#### Task to carry out
Copy verbatim the block of lines in the entries below whose first line contains "-Рәхмәт килүегезгә. Очрашу" and whose last line contains "шат. Районыбыз символын, укучыларның". Leave out all other lines.

Transcribed page contents
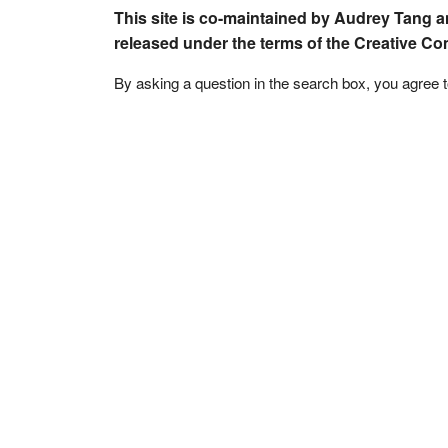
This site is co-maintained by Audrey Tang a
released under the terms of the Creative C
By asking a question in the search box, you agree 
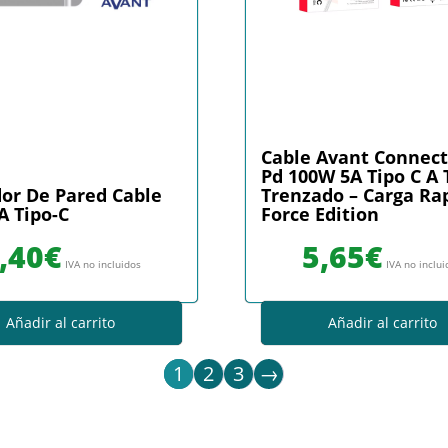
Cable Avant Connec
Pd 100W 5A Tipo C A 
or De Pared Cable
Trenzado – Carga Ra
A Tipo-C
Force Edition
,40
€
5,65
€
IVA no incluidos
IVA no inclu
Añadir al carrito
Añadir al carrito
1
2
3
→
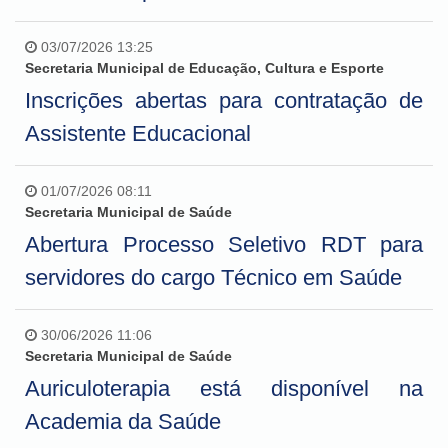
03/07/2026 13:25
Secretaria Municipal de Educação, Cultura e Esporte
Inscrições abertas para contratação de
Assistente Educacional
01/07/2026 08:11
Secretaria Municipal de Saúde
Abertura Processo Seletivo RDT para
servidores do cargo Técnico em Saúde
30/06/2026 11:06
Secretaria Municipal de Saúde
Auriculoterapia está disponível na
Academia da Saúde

* * *

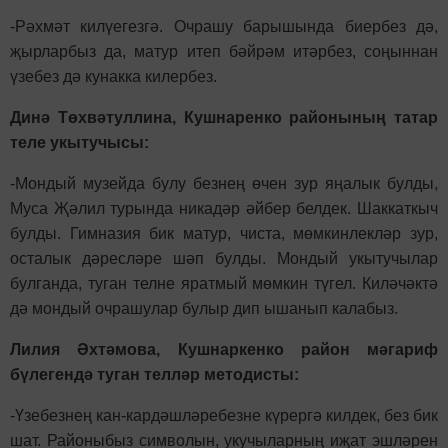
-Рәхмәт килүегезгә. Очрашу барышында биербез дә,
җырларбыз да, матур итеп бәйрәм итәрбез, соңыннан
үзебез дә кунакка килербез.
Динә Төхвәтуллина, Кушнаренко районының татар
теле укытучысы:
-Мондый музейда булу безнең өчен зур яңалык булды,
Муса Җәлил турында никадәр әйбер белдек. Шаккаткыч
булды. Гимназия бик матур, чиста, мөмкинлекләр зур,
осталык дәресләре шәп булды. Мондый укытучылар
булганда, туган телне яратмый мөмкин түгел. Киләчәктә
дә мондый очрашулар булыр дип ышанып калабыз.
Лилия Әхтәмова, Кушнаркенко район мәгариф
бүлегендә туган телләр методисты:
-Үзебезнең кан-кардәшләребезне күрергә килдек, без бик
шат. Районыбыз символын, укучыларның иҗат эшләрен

...

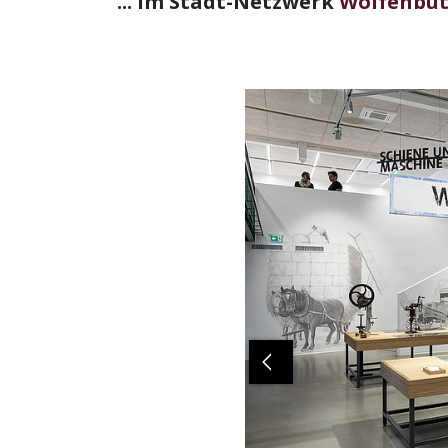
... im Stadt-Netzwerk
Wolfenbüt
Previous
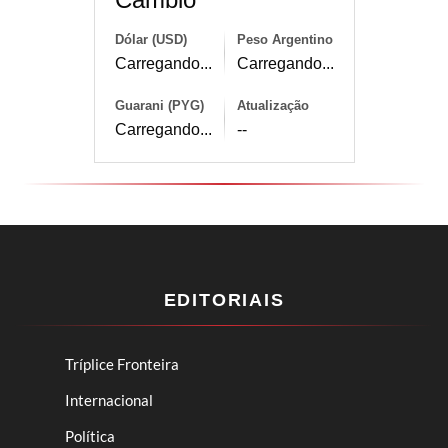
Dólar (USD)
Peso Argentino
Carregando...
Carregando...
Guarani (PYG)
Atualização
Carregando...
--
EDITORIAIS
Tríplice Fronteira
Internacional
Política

#### Answer box
-Рәхмәт килүегезгә. Очрашу барышында биербез дә,
җырларбыз да, матур итеп бәйрәм итәрбез, соңыннан
үзебез дә кунакка килербез.
Динә Төхвәтуллина, Кушнаренко районының татар
теле укытучысы:
-Мондый музейда булу безнең өчен зур яңалык булды,
Муса Җәлил турында никадәр әйбер белдек. Шаккаткыч
булды. Гимназия бик матур, чиста, мөмкинлекләр зур,
осталык дәресләре шәп булды. Мондый укытучылар
булганда, туган телне яратмый мөмкин түгел. Киләчәктә
дә мондый очрашулар булыр дип ышанып калабыз.
Лилия Әхтәмова, Кушнаркенко район мәгариф
бүлегендә туган телләр методисты:
-Үзебезнең кан-кардәшләребезне күрергә килдек, без бик
шат. Районыбыз символын, укучыларның иҗат эшләрен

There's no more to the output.